Figure 1: No. of samples tested for COVID-19 from 30th March to 5th September 2020 at Jinnah Hospital, Lahore. Blue lines indicate the total number of samples tested. Brown line is for number of samples detected positive for COVID-19 PCR, grey line shows undetectable samples and yellow lines shows samples detected negative for COVID-19.

Patient characteristics

Out of 2956 cases detected positive, PCR data for 2279 cases was available while data for 677 cases could not be found. Out of 2279, 1725 (78%) cases were detected positive for ORF1ab and E gene, 348 (15%) cases were positive for ORF1ab and N gene while 141 (8%) cases were positive only for ORF1ab. The distribution of Ct values positive for ORF1ab, E and N gene showed that Ct values for ORF1ab were higher as compared to E and N gene (Figure 2). All the cases that were tested positive were symptomatic experiencing one or more symptoms like fever, sore throat, shortness of breath, cough, headache, loss of smell and loss of taste etc. The median age of the patients was 28 years (interquartile range [IQR], 26-97 years; rang, 3 months to 117 years). The proportion of males was 65% (n=1124) and female was 35% (n=601). Among both male and female, minimum number of cases were reported from the age group of 0-14 years and maximum number of positive cases were reported at the age of 25-34 years (Table 1).

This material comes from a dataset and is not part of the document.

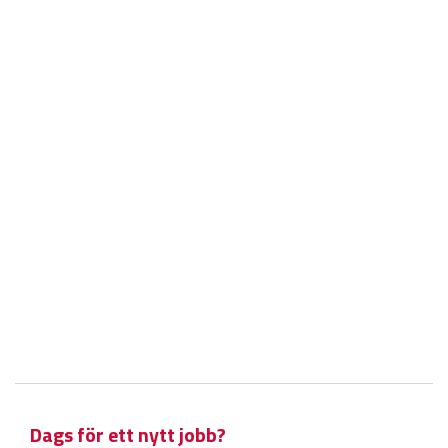
Dags för ett nytt jobb?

Table 1: Characteristics of COVID-19 patients.

Figure 2: Box and whisker plot showing distribution of Ct among double target and single target genes for PCR positive samples. The red, green and purple boxes represent ORF1ab, E gene and N gene respectively. In each box plot, the central line inside the box represents the median and + sign represents mean. The box presents interquartile range, and the Whisker indicates the range of data spread while small circles indicate the interval between 10% and 90% percentile.

Viral dynamics among samples positive for double target (ORF1ab and E gene)

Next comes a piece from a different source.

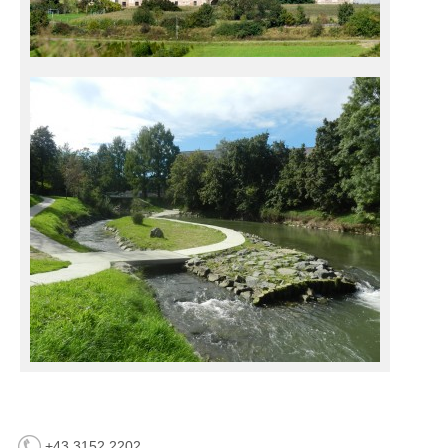
+43 3152 2202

In total, 1725/2279 (78%) cases have reportable Ct for both the targets of ORF1ab and E gene. The mean, median and 95% CI of Ct for ORF1ab were all numerically higher than the comparative value of E gene (mean, 27.26 vs. 26.31; median, 27.51 vs. 26.93 and 95% CI 26.92-27.60 vs. 25.98-26.63). The difference in mean Ct value between ORF1ab and E gene was statistically significant (p-value <0.0001). In comparing male patients with female patients, the difference of mean Ct value of male patients was numerically higher than that of female patients with a statistical difference of p-value <0.02. When stratified by age, the mean Ct value for each group were statistically equivalent for both targets except one age group of 25-34 years (Figure 3). The mean of Ct value of this age group were numerically lower as compared to the samples of all other age groups for both the targets. Also, for the same age group, mean Ct value of ORF1ab was higher from E gene with a statistical difference (p-value <0.03) (Table 2).

Table 2: Distribution of Ct value among COVID-19 positive samples positive for ORF1abd and E gene.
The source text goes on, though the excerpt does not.